「こんなの…ずるい…っ!」
「全くもって狡くありません。私は言われた場所には一切触っていませんよ」
体つきを調べるように一通り上半身を撫でまわすと、雛子はひとまず手を休めた。
「体のバランスもよろしいですね。
ところでさくらさん…もしかして、くすぐったがり屋さんですか?」
「えっ…?」
予想だにしない質問に、戸惑いの声があがる。
「だいぶ敏感なようでしたが。例えば、この辺りとか」
雛子が不意打ち気味に脇腹をつつくと、さくらは「きゃうっ!」と体を跳ねさせた。
その反応ににんまりと笑い、雛子はさくらの顔をのぞきこむ。
「可愛らしい声ですねぇ。
おもらし以外のことは考えていませんでしたが、これも撮る価値がありそうです」
さくらの肩を抱くようにして、熱っぽい口調で囁く。
「どんな感じですか?
これから私にたっぷりくすぐられて、おもらしまでしてしまうかもしれないという時の気分は」
さくらは答えなかったが、人差し指でつつ…っと背筋をなぞられると、ひきつったように息をつまらせた。
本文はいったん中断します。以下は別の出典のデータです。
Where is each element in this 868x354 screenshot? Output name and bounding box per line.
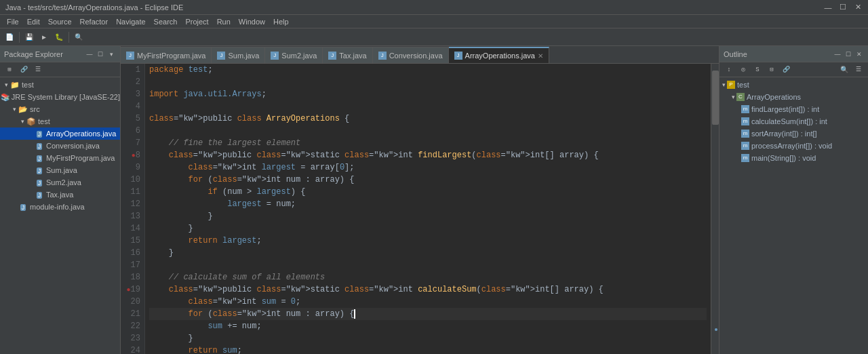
close-button[interactable]: ✕ [853, 3, 863, 12]
menu-item-file[interactable]: File [3, 15, 23, 28]
outline-panel: Outline — ☐ ✕ ↕ ◎ S ⊟ 🔗 🔍 ☰ ▾Ptest▾CArra… [719, 46, 868, 354]
pe-link-button[interactable]: 🔗 [17, 63, 31, 77]
outline-arrow-icon[interactable]: ▾ [722, 81, 726, 88]
toolbar-run-button[interactable]: ▶ [37, 31, 51, 44]
pe-maximize-icon[interactable]: ☐ [96, 50, 105, 59]
tab-close-button[interactable]: ✕ [538, 52, 543, 60]
outline-item-arrayoperations[interactable]: ▾CArrayOperations [719, 91, 868, 103]
outline-method-icon: m [741, 117, 749, 125]
code-line-17 [149, 259, 707, 271]
pe-tree-item-sum2-java[interactable]: JSum2.java [0, 176, 120, 189]
editor-tab-Conversion-java[interactable]: JConversion.java [373, 47, 449, 63]
menu-item-search[interactable]: Search [150, 15, 182, 28]
toolbar-debug-button[interactable]: 🐛 [52, 31, 66, 44]
line-number-23: 23 [121, 332, 140, 345]
code-line-12: largest = num; [149, 198, 707, 210]
pe-tree-item-test[interactable]: ▾📦test [0, 115, 120, 127]
menu-item-edit[interactable]: Edit [23, 15, 44, 28]
scrollbar-marker [715, 328, 717, 331]
code-line-2 [149, 76, 707, 88]
package-explorer-panel: Package Explorer — ☐ ▾ ⊞ 🔗 ☰ ▾📁test📚JRE … [0, 46, 121, 354]
editor-tab-Tax-java[interactable]: JTax.java [323, 47, 372, 63]
menu-item-navigate[interactable]: Navigate [112, 15, 149, 28]
menu-item-project[interactable]: Project [181, 15, 212, 28]
line-number-21: 21 [121, 308, 140, 320]
code-line-3: import java.util.Arrays; [149, 88, 707, 100]
package-explorer-title: Package Explorer [4, 50, 85, 58]
editor-tab-Sum-java[interactable]: JSum.java [212, 47, 265, 63]
menu-item-help[interactable]: Help [269, 15, 293, 28]
code-line-9: class="kw">int largest = array[0]; [149, 161, 707, 174]
outline-hide-fields-button[interactable]: ◎ [736, 63, 750, 77]
pe-tree-item-jre-system-library--javase-22-[interactable]: 📚JRE System Library [JavaSE-22] [0, 91, 120, 103]
toolbar-save-button[interactable]: 💾 [22, 31, 36, 44]
pe-tree-item-arrayoperations-java[interactable]: JArrayOperations.java [0, 127, 120, 140]
outline-class-icon: C [736, 93, 745, 101]
menu-item-refactor[interactable]: Refactor [76, 15, 113, 28]
tree-java-icon: J [34, 142, 45, 150]
outline-menu-button[interactable]: ☰ [852, 63, 865, 77]
outline-maximize-icon[interactable]: ☐ [844, 50, 853, 59]
pe-tree-item-module-info-java[interactable]: Jmodule-info.java [0, 201, 120, 213]
outline-item-calculatesum-int------int[interactable]: mcalculateSum(int[]) : int [719, 115, 868, 127]
code-line-6 [149, 125, 707, 137]
outline-tree: ▾Ptest▾CArrayOperationsmfindLargest(int[… [719, 77, 868, 354]
line-number-17: 17 [121, 259, 140, 271]
vertical-scrollbar[interactable] [711, 64, 719, 354]
scrollbar-thumb[interactable] [712, 71, 719, 125]
outline-hide-static-button[interactable]: S [751, 63, 764, 77]
tree-item-label: MyFirstProgram.java [46, 154, 115, 162]
tree-item-label: Conversion.java [46, 142, 100, 150]
outline-item-processarray-int------void[interactable]: mprocessArray(int[]) : void [719, 140, 868, 152]
outline-method-icon: m [741, 154, 749, 162]
pe-tree-item-conversion-java[interactable]: JConversion.java [0, 140, 120, 152]
toolbar-search-button[interactable]: 🔍 [72, 31, 85, 44]
editor-tab-ArrayOperations-java[interactable]: JArrayOperations.java✕ [449, 47, 549, 63]
code-editor[interactable]: 1234567●89101112131415161718●19202122232… [121, 64, 719, 354]
pe-menu-btn[interactable]: ☰ [31, 63, 45, 77]
menu-item-source[interactable]: Source [44, 15, 76, 28]
toolbar-sep-1 [19, 32, 20, 43]
pe-menu-icon[interactable]: ▾ [106, 50, 116, 59]
outline-header: Outline — ☐ ✕ [719, 46, 868, 62]
editor-tab-Sum2-java[interactable]: JSum2.java [265, 47, 323, 63]
menu-item-run[interactable]: Run [213, 15, 235, 28]
outline-minimize-icon[interactable]: — [833, 50, 842, 59]
pe-tree-item-src[interactable]: ▾📂src [0, 103, 120, 115]
outline-method-icon: m [741, 105, 749, 113]
line-number-19: ●19 [121, 283, 140, 296]
outline-close-icon[interactable]: ✕ [854, 50, 864, 59]
toolbar-new-button[interactable]: 📄 [3, 31, 16, 44]
minimize-button[interactable]: — [823, 3, 833, 12]
outline-link-button[interactable]: 🔗 [779, 63, 793, 77]
tree-arrow-icon[interactable]: ▾ [19, 118, 26, 125]
outline-item-sortarray-int------int--[interactable]: msortArray(int[]) : int[] [719, 127, 868, 140]
code-content[interactable]: package test; import java.util.Arrays; c… [145, 64, 711, 354]
outline-search-button[interactable]: 🔍 [837, 63, 851, 77]
outline-item-findlargest-int------int[interactable]: mfindLargest(int[]) : int [719, 103, 868, 115]
outline-sort-button[interactable]: ↕ [722, 63, 736, 77]
menu-item-window[interactable]: Window [235, 15, 269, 28]
outline-item-label: main(String[]) : void [751, 154, 816, 162]
editor-tab-MyFirstProgram-java[interactable]: JMyFirstProgram.java [121, 47, 212, 63]
tree-package-icon: 📦 [26, 117, 37, 126]
pe-tree-item-sum-java[interactable]: JSum.java [0, 164, 120, 176]
outline-arrow-icon[interactable]: ▾ [732, 94, 735, 100]
tree-arrow-icon[interactable]: ▾ [3, 81, 9, 88]
outline-item-test[interactable]: ▾Ptest [719, 79, 868, 91]
toolbar-sep-2 [68, 32, 69, 43]
pe-minimize-icon[interactable]: — [85, 50, 94, 59]
tree-item-label: Tax.java [46, 191, 73, 199]
pe-tree-item-test[interactable]: ▾📁test [0, 79, 120, 91]
tree-item-label: ArrayOperations.java [46, 130, 116, 138]
title-text: Java - test/src/test/ArrayOperations.jav… [5, 3, 183, 12]
pe-tree-item-tax-java[interactable]: JTax.java [0, 189, 120, 201]
pe-collapse-all-button[interactable]: ⊞ [3, 63, 16, 77]
tree-arrow-icon[interactable]: ▾ [11, 106, 18, 113]
tree-library-icon: 📚 [1, 93, 10, 102]
pe-tree-item-myfirstprogram-java[interactable]: JMyFirstProgram.java [0, 152, 120, 164]
maximize-button[interactable]: ☐ [838, 3, 848, 12]
line-number-12: 12 [121, 198, 140, 210]
outline-collapse-all-button[interactable]: ⊟ [765, 63, 778, 77]
outline-item-main-string------void[interactable]: mmain(String[]) : void [719, 152, 868, 164]
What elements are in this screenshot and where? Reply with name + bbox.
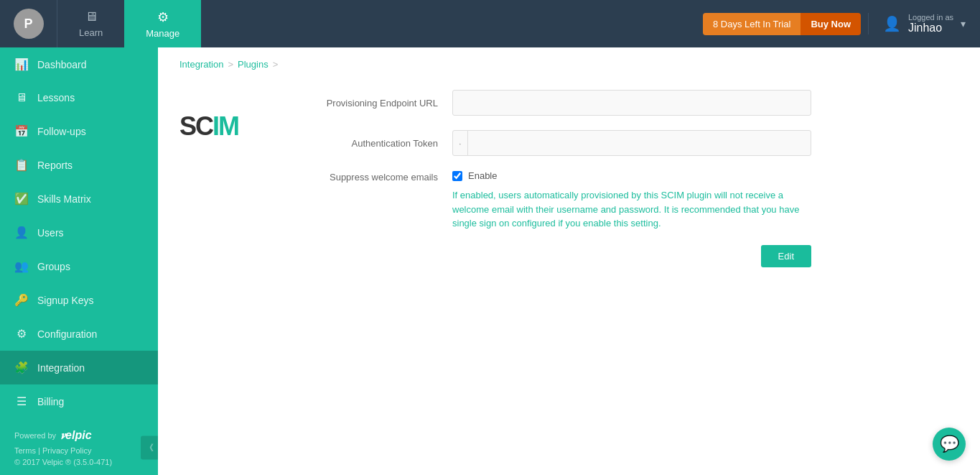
logo-letter: P — [24, 17, 32, 32]
sidebar-links: Terms | Privacy Policy — [14, 446, 144, 455]
scim-logo: SCIM — [179, 90, 266, 142]
nav-learn[interactable]: 🖥 Learn — [57, 0, 124, 47]
chevron-down-icon: ▾ — [961, 18, 966, 29]
users-icon: 👤 — [14, 226, 29, 239]
content-area: Integration > Plugins > SCIM Provisionin… — [158, 47, 980, 475]
token-input-wrap: · — [452, 130, 811, 156]
enable-label: Enable — [468, 170, 497, 181]
enable-checkbox[interactable] — [452, 171, 462, 181]
sidebar-item-billing-label: Billing — [37, 396, 64, 407]
logo-circle: P — [14, 9, 44, 39]
scim-sc: SC — [179, 111, 213, 141]
sidebar: 📊 Dashboard 🖥 Lessons 📅 Follow-ups 📋 Rep… — [0, 47, 158, 475]
sidebar-collapse-button[interactable]: 《 — [141, 436, 158, 460]
sidebar-item-skills-matrix[interactable]: ✅ Skills Matrix — [0, 182, 158, 216]
breadcrumb: Integration > Plugins > — [158, 47, 980, 75]
sidebar-item-signup-keys-label: Signup Keys — [37, 295, 94, 306]
groups-icon: 👥 — [14, 259, 29, 273]
sidebar-item-users[interactable]: 👤 Users — [0, 216, 158, 249]
nav-manage[interactable]: ⚙ Manage — [124, 0, 201, 47]
edit-button[interactable]: Edit — [761, 245, 811, 267]
main-layout: 📊 Dashboard 🖥 Lessons 📅 Follow-ups 📋 Rep… — [0, 47, 980, 475]
sidebar-item-reports-label: Reports — [37, 160, 73, 171]
suppress-label: Suppress welcome emails — [309, 170, 438, 183]
sidebar-item-configuration[interactable]: ⚙ Configuration — [0, 317, 158, 351]
sidebar-item-follow-ups-label: Follow-ups — [37, 126, 86, 137]
enable-row: Enable — [452, 170, 811, 181]
endpoint-label: Provisioning Endpoint URL — [309, 98, 438, 109]
skills-matrix-icon: ✅ — [14, 192, 29, 206]
dashboard-icon: 📊 — [14, 57, 29, 71]
token-prefix: · — [453, 131, 468, 155]
buy-now-button[interactable]: Buy Now — [801, 13, 861, 35]
top-nav-items: 🖥 Learn ⚙ Manage — [57, 0, 201, 47]
user-info: Logged in as Jinhao — [908, 13, 953, 34]
user-avatar-icon: 👤 — [883, 15, 901, 32]
sidebar-item-integration-label: Integration — [37, 362, 85, 374]
scim-im: IM — [213, 111, 238, 141]
follow-ups-icon: 📅 — [14, 124, 29, 138]
sidebar-item-integration[interactable]: 🧩 Integration — [0, 351, 158, 384]
sidebar-item-billing[interactable]: ☰ Billing — [0, 384, 158, 418]
lessons-icon: 🖥 — [14, 91, 29, 104]
chat-widget[interactable]: 💬 — [933, 428, 966, 461]
billing-icon: ☰ — [14, 395, 29, 408]
sidebar-item-groups-label: Groups — [37, 261, 70, 272]
token-input[interactable] — [468, 138, 811, 149]
endpoint-row: Provisioning Endpoint URL — [309, 90, 811, 116]
sidebar-bottom: Powered by 𝒗elpic Terms | Privacy Policy… — [0, 418, 158, 475]
sidebar-item-dashboard-label: Dashboard — [37, 59, 87, 70]
sidebar-item-users-label: Users — [37, 227, 64, 239]
breadcrumb-sep-1: > — [228, 59, 233, 70]
sidebar-item-configuration-label: Configuration — [37, 328, 97, 340]
sidebar-item-signup-keys[interactable]: 🔑 Signup Keys — [0, 283, 158, 317]
breadcrumb-integration[interactable]: Integration — [179, 59, 223, 70]
suppress-emails-row: Suppress welcome emails Enable If enable… — [309, 170, 811, 231]
sidebar-item-groups[interactable]: 👥 Groups — [0, 249, 158, 283]
sidebar-item-lessons[interactable]: 🖥 Lessons — [0, 81, 158, 114]
token-label: Authentication Token — [309, 138, 438, 149]
username-label: Jinhao — [908, 22, 953, 34]
top-navigation: P 🖥 Learn ⚙ Manage 8 Days Left In Trial … — [0, 0, 980, 47]
edit-button-row: Edit — [309, 245, 811, 267]
app-logo[interactable]: P — [0, 0, 57, 47]
monitor-icon: 🖥 — [85, 9, 98, 24]
privacy-policy-link[interactable]: Privacy Policy — [42, 446, 91, 455]
plugin-header: SCIM Provisioning Endpoint URL Authentic… — [179, 90, 958, 267]
powered-by-text: Powered by — [14, 431, 56, 440]
trial-text: 8 Days Left In Trial — [703, 13, 801, 35]
trial-badge: 8 Days Left In Trial Buy Now — [703, 13, 861, 35]
endpoint-input[interactable] — [452, 90, 811, 116]
nav-manage-label: Manage — [146, 28, 179, 39]
logged-in-as-label: Logged in as — [908, 13, 953, 22]
plugin-form: Provisioning Endpoint URL Authentication… — [309, 90, 811, 267]
chat-icon: 💬 — [940, 435, 959, 453]
sidebar-item-lessons-label: Lessons — [37, 92, 75, 103]
sidebar-item-reports[interactable]: 📋 Reports — [0, 148, 158, 182]
nav-learn-label: Learn — [79, 27, 103, 38]
reports-icon: 📋 — [14, 158, 29, 172]
sidebar-version: © 2017 Velpic ® (3.5.0-471) — [14, 458, 144, 466]
breadcrumb-sep-2: > — [273, 59, 279, 70]
user-section[interactable]: 👤 Logged in as Jinhao ▾ — [868, 13, 980, 34]
sidebar-item-dashboard[interactable]: 📊 Dashboard — [0, 47, 158, 81]
velpic-logo: 𝒗elpic — [60, 429, 91, 442]
signup-keys-icon: 🔑 — [14, 293, 29, 307]
plugin-content: SCIM Provisioning Endpoint URL Authentic… — [158, 75, 980, 310]
checkbox-content: Enable If enabled, users automatically p… — [452, 170, 811, 231]
breadcrumb-plugins[interactable]: Plugins — [238, 59, 269, 70]
integration-icon: 🧩 — [14, 361, 29, 374]
info-text-content: If enabled, users automatically provisio… — [452, 190, 799, 229]
top-nav-right: 8 Days Left In Trial Buy Now 👤 Logged in… — [703, 0, 980, 47]
sidebar-item-skills-label: Skills Matrix — [37, 193, 91, 205]
sidebar-item-follow-ups[interactable]: 📅 Follow-ups — [0, 114, 158, 148]
gear-icon: ⚙ — [157, 9, 169, 25]
token-row: Authentication Token · — [309, 130, 811, 156]
terms-link[interactable]: Terms — [14, 446, 36, 455]
info-text: If enabled, users automatically provisio… — [452, 188, 811, 231]
configuration-icon: ⚙ — [14, 327, 29, 341]
powered-by: Powered by 𝒗elpic — [14, 429, 144, 442]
「お返事がありませんね…では、体に答えてもらいましょうか」
雛子は呟くように言うと、両手を伸ばしてさくらに触れた。
「…っく!…や……あっ!」
雛子の手がさくらの腋へと滑り込む。
「まずはここから。いきますよ」
「――っっ!ぁ…やめぇっ……ひぅっ!」
腋をきつくしめるが、雛子の指先は完全に中に入り込んでいる。
雛子は手を挟まれたまま、指先をくにくにと動かす。
「抵抗しても無駄ですよ。ほら、こちょこちょこちょ…」
「ひっ…!ゃ、やめっ!あはっ…やあぁああっ!」
たまらないくすぐったさがさくらを襲う。
人並みにくすぐられた経験はあるものの、逆に言えば耐性があるはずもない。
雛子の手つきはいやらしく、彼女がくすぐりという子どもらしい行為に
性的な意思をこめていることは明らかであった。
何度もさくらの腰が浮き上がるが、縛られていては立ち上がることはできない。
「もう少し大人しくされたらどうですか?体力が保ちませんよ」
言いながらも指は止まらない。
腋からくすぐったさが消えたかと思うと、今度は脇腹に手があてがわれる。
「ん…ふぁっ…きゃはははっ!や、だめ、やめてえぇ!!」
部屋中にけたたましい笑い声が響いた。
雛子の指は脇腹をがっしりと掴み、そこを丁寧に揉みこむ。
腹がつってしまうのではないかと思う程の刺激。
全身がビクビクと震え、体内の水が大きく波打つ。
(やだ……動きたくないのに…!)
さくらは、自分の体がいつのまにか尿意を催してきたことに気づいた。